This is the mail archive of the
gdb-patches@sourceware.org
mailing list for the GDB project.
RFC: Fix various problems with "printf" and warnings
- From: Daniel Jacobowitz <drow at false dot org>
- To: gdb-patches at sourceware dot org
- Date: Sat, 21 Jan 2006 19:31:17 -0500
- Subject: RFC: Fix various problems with "printf" and warnings
This patch solves the same general problem three different ways: the
annoying warnings while building printcmd.o and the underlying problem
they represent.
First, a Debian user pointed out that calling "nomem" because vasprintf
failed isn't a good choice. printf is allowed to fail for other
reasons, including bad format strings - and sometimes it does.
Second, the existing code passes a lot of bogus format strings on to
the system printf. If we're going to suppress the warnings about our
use of user-provided format strings we at least ought to sanity check
them better. So this patch overhauls printf_command to match ISO C89,
with the exception of long long support (autoconf enabled; I didn't
touch that bit).
Third, the right way to build this file is to remove
-Wformat-nonliteral now that we're convinced the warnings do not
represent a real problem.
Any comments on, or objections to, this patch?
--
Daniel Jacobowitz
CodeSourcery
2006-01-21 Daniel Jacobowitz <dan@codesourcery.com>
* printcmd.c (printf_command): Make format string checking
stricter.
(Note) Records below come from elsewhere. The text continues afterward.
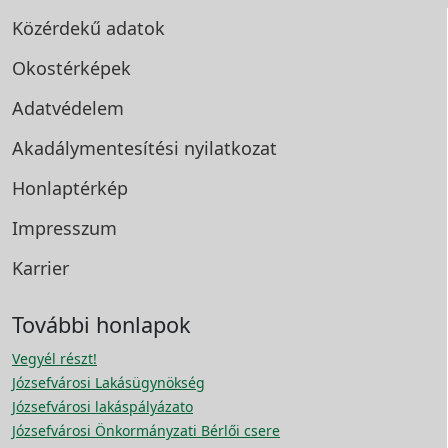
Közérdekű adatok
Okostérképek
Adatvédelem
Akadálymentesítési
nyilatkozat
Honlaptérkép
Impresszum
Karrier
További honlapok
Vegyél részt!
Józsefvárosi Lakásügynökség
Józsefvárosi lakáspályázato
Józsefvárosi Önkormányzati Bérlői csere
Add separate cases for long_arg, ptr_arg, and
long_double_arg.
* utils.c (xstrvprintf): Improve the error message issued
for a bad format string.
* Makefile.in (GDB_WARN_CFLAGS_NO_FORMAT, INTERNAL_CFLAGS_BASE):
New variables.
(gnu-v3-abi.o, monitor.o, procfs.o, linux-thread-db.o): Remove
$(NO_WERROR_CFLAGS).
(printcmd.o): Likewise. Use $(GDB_WARN_CFLAGS_NO_FORMAT) and
enable -Werror.
Index: printcmd.c
===================================================================
RCS file: /cvs/src/src/gdb/printcmd.c,v
retrieving revision 1.96
diff -u -p -r1.96 printcmd.c
--- printcmd.c 15 Jan 2006 19:50:03 -0000 1.96
+++ printcmd.c 22 Jan 2006 00:08:39 -0000
@@ -1836,13 +1836,13 @@ printf_command (char *arg, int from_tty)
enum argclass
{
- no_arg, int_arg, string_arg, double_arg, long_long_arg
+ int_arg, long_arg, long_long_arg, ptr_arg, string_arg,
+ double_arg, long_double_arg
};
enum argclass *argclass;
enum argclass this_argclass;
char *last_arg;
int nargs_wanted;
- int lcount;
int i;
argclass = (enum argclass *) alloca (strlen (s) * sizeof *argclass);
@@ -1852,23 +1852,136 @@ printf_command (char *arg, int from_tty)
while (*f)
if (*f++ == '%')
{
- lcount = 0;
- while (strchr ("0123456789.hlL-+ #", *f))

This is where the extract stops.